How does a filter work

Filters are appended on the select statement of the cursor. It is important to note that arbitrary filters are possible on the tables meaning that the performance of an extraction can be influenced greatly by correct filtering on indexed columns.

How does a join work

Joins are not translated directly to the select query but instead each join will use its own cursor. After a chunk of the join partner has been read we use a FOR ALL ENTRIES statement for selecting from the target table.
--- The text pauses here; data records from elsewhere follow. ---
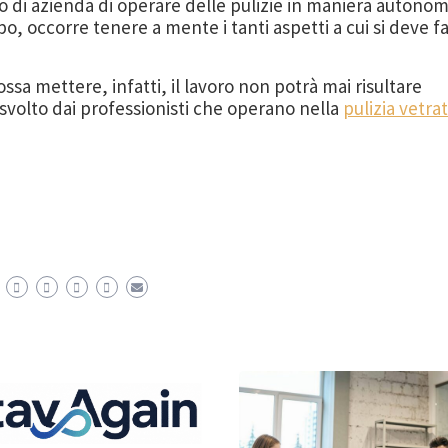
io di azienda di operare delle pulizie in maniera autono
po, occorre tenere a mente i tanti aspetti a cui si deve f
sa mettere, infatti, il lavoro non potrà mai risultare
svolto dai professionisti che operano nella
pulizia vetra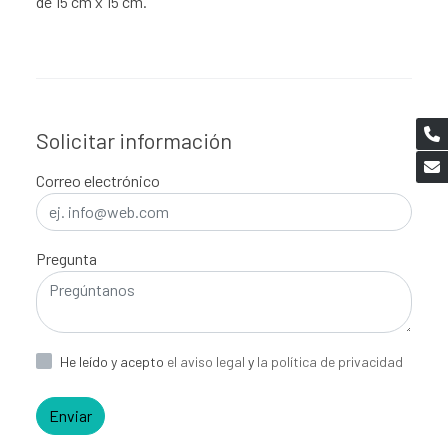
de 15 cm x 15 cm.
Solicitar información
Correo electrónico
Pregunta
He leído y acepto
el aviso legal
y
la política de privacidad
Enviar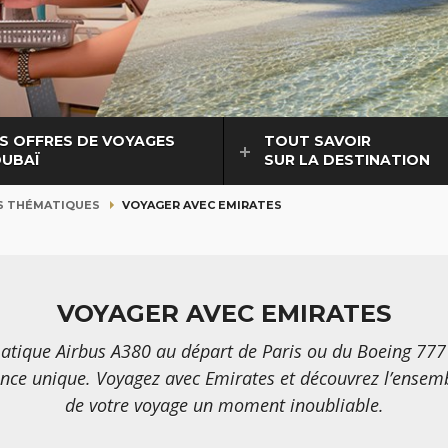
S OFFRES DE VOYAGES
TOUT SAVOIR
DUBAÏ
SUR LA DESTINATION
S THÉMATIQUES
VOYAGER AVEC EMIRATES
VOYAGER AVEC EMIRATES
tique Airbus A380 au départ de Paris ou du Boeing 777 
ce unique. Voyagez avec Emirates et découvrez l’ensemble
de votre voyage un moment inoubliable.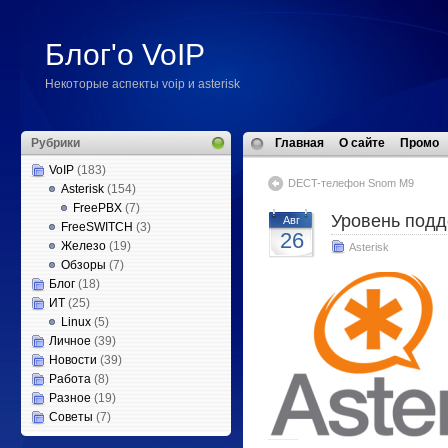
Блог'о VoIP
Некоторые аспекты voip и asterisk
Рубрики
Главная
О сайте
Промо
VoIP
(183)
DECT-телефон Snom M9
Asterisk
(154)
FreePBX
(7)
Уровень под
Авг
FreeSWITCH
(3)
26
Железо
(19)
Asterisk
Обзоры
(7)
Блог
(18)
ИТ
(25)
Linux
(5)
Личное
(39)
Новости
(39)
Работа
(8)
Разное
(19)
Советы
(7)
Additional filters are appended as usual.

Other RFC Operations
Selecting Tables/Columns to Extract

The user can select which tables and columns to extract in the Celonis Cloud. The table list is displayed to the user via calling the functions /CELONIS/EX_LOOKUP_TABLES and /CELONIS/EX_LIST_TABLES. To list the columns the function /CELONIS/EX_GET_METADATA is called.

Logging System Information

We log several system level parameters for our internal logging purposes, i.e. NetWeaver version, Database type, etc... The function /CELONIS/EX_SYSINFO is invoked to fetch this info before the start of each extraction.

Programs

The following Programs are included in the package /CELONIS/DATA_EXTRACTION:

  • /CELONIS/EXTRACTION: This is the program that executes the extraction. It is executed via a background job.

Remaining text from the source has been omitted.